Tesla’s AI5 Chip Production Confirmed: TSMC AND Samsung Join Forces in Elon Musk’s Bold Move

Elon Musk just dropped a semiconductor bombshell—Tesla's cutting-edge AI5 chips will roll off production lines at both TSMC and Samsung facilities.
The Dual-Foundry Strategy
Musk's play splits manufacturing between the world's two largest chipmakers—a power move that secures supply chain diversity while pitting tech titans against each other. No more single-source dependency that's haunted automakers for years.
Production Power Play
This isn't just about securing capacity—it's about dominating next-generation automotive computing. Tesla's betting big that dual-sourcing will accelerate their AI ambitions while keeping costs competitive. Because nothing says innovation like making your suppliers compete for your business.
The semiconductor industry watches as Musk once again rewrites the rulebook—proving that in the high-stakes game of chip manufacturing, sometimes the best strategy is to play both sides. Wall Street analysts are already scrambling to update their models, because when Musk moves, markets follow—whether they understand the technology or not.
Samsung signs $16.5 billion deal and joins Tesla’s AI push
Back in July, Elon confirmed that Samsung WOULD also make Tesla’s AI6 chip, the next generation after the AI5. That followed a Cryptopolitan report about a $16.5 billion deal between the two companies, which gave Samsung’s foundry division one of its largest outside orders.
Elon had said then that Samsung was already handling the older AI4 chip, while TSMC was responsible for the AI5. The update now means both companies will be producing Tesla’s current AI hardware, splitting the workload across two supply chains.
Samsung may still trail TSMC, but this deal gives it a visible foothold in one of the most high-profile chip programs in the world.
For Tesla, it means less reliance on a single supplier and more production capacity as the company ramps up development for its autonomous driving software and humanoid robots.

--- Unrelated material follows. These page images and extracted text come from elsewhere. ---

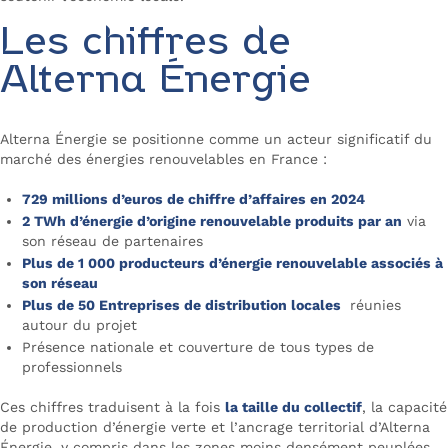
Les chiffres de
Alterna Énergie
Alterna Énergie se positionne comme un acteur significatif du
marché des énergies renouvelables en France :
729 millions d’euros de chiffre d’affaires en 2024
2 TWh d’énergie d’origine renouvelable produits par an
via
son réseau de partenaires
Plus de 1 000 producteurs d’énergie renouvelable associés à
son réseau
Plus de 50 Entreprises de distribution locales
réunies
autour du projet
Présence nationale et couverture de tous types de
professionnels
Ces chiffres traduisent à la fois
la taille du collectif
, la capacité
de production d’énergie verte et l’ancrage territorial d’Alterna
Énergie, y compris dans les zones moins densément peuplées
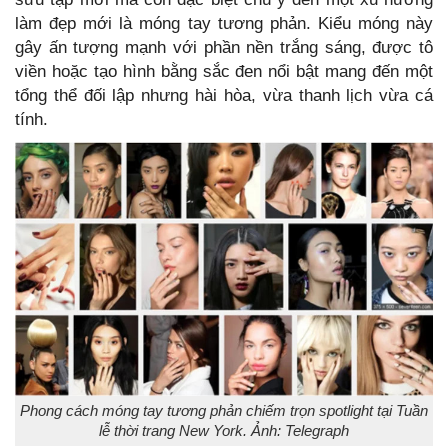
làm đẹp mới là móng tay tương phản. Kiểu móng này
gây ấn tượng mạnh với phần nền trắng sáng, được tô
viền hoặc tạo hình bằng sắc đen nổi bật mang đến một
tổng thể đối lập nhưng hài hòa, vừa thanh lịch vừa cá
tính.
Phong cách móng tay tương phản chiếm trọn spotlight tại Tuần
lễ thời trang New York. Ảnh: Telegraph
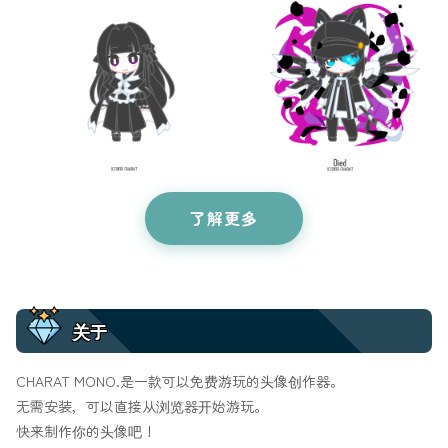
了解更多
关于
CHARAT MONO.是一款可以免费游玩的头像创作器。
无需安装，可以直接从浏览器开始游玩。
快来制作你的头像吧！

Elon didn’t reveal how the chip work will be divided, only saying both partners are “focused initially on AI5.”
But the call wasn’t just about chips. Musk completely skipped any update on EV demand, especially after the federal tax credit expired last month. There was no mention of Cybertruck, and he didn’t touch tariffs or fourth-quarter guidance either, which is pretty unusual..

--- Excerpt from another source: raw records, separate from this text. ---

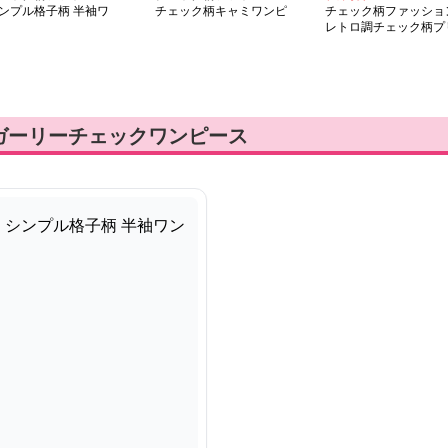
ンプル格子柄 半袖ワ
チェック柄キャミワンピ
チェック柄ファッショ
ピース
ース
レトロ調チェック柄プ
ーツワンピース
ガーリーチェックワンピース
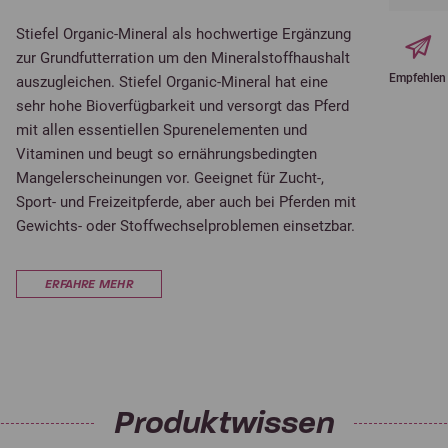
Stiefel Organic-Mineral als hochwertige Ergänzung
zur Grundfutterration um den Mineralstoffhaushalt
Empfehlen
auszugleichen. Stiefel Organic-Mineral hat eine
sehr hohe Bioverfügbarkeit und versorgt das Pferd
mit allen essentiellen Spurenelementen und
Vitaminen und beugt so ernährungsbedingten
Mangelerscheinungen vor. Geeignet für Zucht-,
Sport- und Freizeitpferde, aber auch bei Pferden mit
Gewichts- oder Stoffwechselproblemen einsetzbar.
ERFAHRE MEHR
Produktwissen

Elon outlines robotaxi rollout and teases new Optimus robot
Instead of talking about cars or profits, Elon went straight to his comfort zone; robotaxis and robots. He told investors that the company’s self-driving plans are about to “take off like a shock wave.”
Elon claimed Tesla already has “millions of cars out there that, with a software update, become full self-driving cars,” adding that Tesla is “making a couple million a year.”
He said robotaxi service will begin in Austin by the end of this year, running without human drivers. By late 2025, the service should expand to eight to ten cities, though early versions will still keep drivers on board.
Tesla’s Chief Financial Officer Vaibhav Taneja added that adoption of FSD Supervised, the company’s partially automated system, remains “small,” with just 12% of users paying for it. He didn’t disclose pricing, only saying Tesla ran several promotions to boost signups.
After discussing robotaxis, Elon turned to the Optimus humanoid robot, saying it could become “the biggest product of all time.” The robot isn’t on the market yet, but he described new capabilities, saying “Optimus will be an incredible surgeon.”
Elon said that with both Optimus and self-driving tech, “you can actually create a world where there is no poverty, where everyone has access to the finest medical care.”
He also said Tesla would demo a new version called Optimus V3 in the first quarter of 2026, promising significant upgrades from the current prototype. The call ended with him returning to the robot topic over and over again, tying it to his controversial $1 trillion pay package.